HONOLULU — Jurors who decided the fate of a former soldier convicted of killing his 5-year-old daughter said their labored deliberations ended with eight of them wanting him sentenced to death and four of them wanting him to spend the rest of his life in prison.
Because they couldn't agree, Naeem Williams will be sentenced to life in prison without possibility for release for the 2005 beating death of his daughter, Talia.
Weighing the decision meant considering the violent beatings Williams said he inflicted on Talia to discipline her for bathroom accidents, graphic descriptions that one juror said will haunt him forever.
"I have a 4 1/2-year-old granddaughter, and for the rest of my life in her I'm going to see the girl," juror Clarence Kaona told The Associated Press. "I'll never get those autopsy pictures out of my mind."

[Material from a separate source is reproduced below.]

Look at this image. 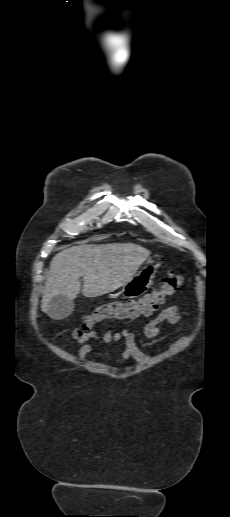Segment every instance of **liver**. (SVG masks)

He voted for the death penalty.
"I'm a little disappointed," he said. "I feel like we let the girl down."
It was the same jury that convicted Williams of murder in April that deliberated for about seven days before deciding they couldn't agree on a sentence. An indication of their turmoil was their announcement that they had reached their verdict Thursday afternoon but wanted to wait until Friday morning to read it because some of them were "emotionally drained."
The concept of sending someone to his death is unfamiliar in Hawaii, where capital punishment was abolished in 1957, before the islands became a state. But this jury had to make that decision because Williams' crime occurred in military housing and he was tried in the federal court system, where the death penalty is available.
"It is difficult to obtain a death penalty in a state such as Hawaii where the people have not voted for the death penalty on a state level," said Richard Dieter, executive director of the Death Penalty Information Center in Washington, D.C.
"This is a difficult crime, a child, but the death penalty is a huge step," he said. "It's a punishment that for some states is outside of their standards."
U.S. District Judge J. Michael Seabright set an Oct. 14 hearing to formally sentence Williams.
Williams was bracing for the death penalty, his attorney John Philipsborn said. "Both of us were relieved," Philipsborn said. "I think he was very grateful for the outcome."
After the hearing, Assistant U.S. Attorney Darren Ching, who handled the case, and Florence Nakakuni, the U.S. attorney for Hawaii, hugged outside the courtroom. Ching got a kiss from his wife.
"We put forth the best case we had, and we respect the verdict," said Steve Mellin, trial attorney with the Justice Department's capital case section.
Talia's mother, Tarshia Williams, told the AP by phone she was glad her daughter got justice.
"Even though they're deadlocked, I still feel that I've got some kind of closure that the trial is finally over, because I had to wait nine long years, and that was hard," she said.
She said she believes the government could have done more to help her daughter, since military police had shown up at the house for various domestic incidents. Williams has a lawsuit pending against the U.S. government that was put on hold pending the criminal trial. The government has denied that officials failed to protect Talia from the abuse that caused her death.
Williams and Talia's stepmother, Delilah Williams, testified that they beat the girl almost daily during the seven months she lived with them in Hawaii.
During the sentencing phase, Naeem Williams' family, including his 9-year-old daughter and 11-year-old son, told jurors they love him and that his life has value. Naeem Williams read a statement to jurors apologizing for killing Talia and asking them to let him live.
The deliberation process required the jurors to consider a long list of mitigating factors the defense presented as reasons to spare his life — including physical discipline his stepfather inflicted, his overseas Army service, and his low IQ. According to the special findings form the jury filled out, all 12 jurors believed the stepfather's discipline, military service and never knowing his biological father were factors to consider. Only one juror wanted to consider his intellectual disability.
The all agreed Delilah Williams influenced the violence her husband inflicted on Talia.
Delilah Williams testified against her husband as part of a deal with prosecutors for a 20-year sentence. She provided disturbing details of abuse that included withholding food for days at a time and beating the child while she was duct-taped to a bed.
Talia died July 16, 2005, after prosecutors say her father dealt a blow so hard it left knuckle imprints on her chest.
Seabright scheduled Delilah Williams' sentencing for July 8. She didn't want her husband to get the death penalty, said her federal public defender, Alexander Silvert.
"I spoke to her today, and she was very relieved," Silvert said.
The Bureau of Prisons will determine where Naeem Williams serves his life sentence, based on factors including his security level and medical needs.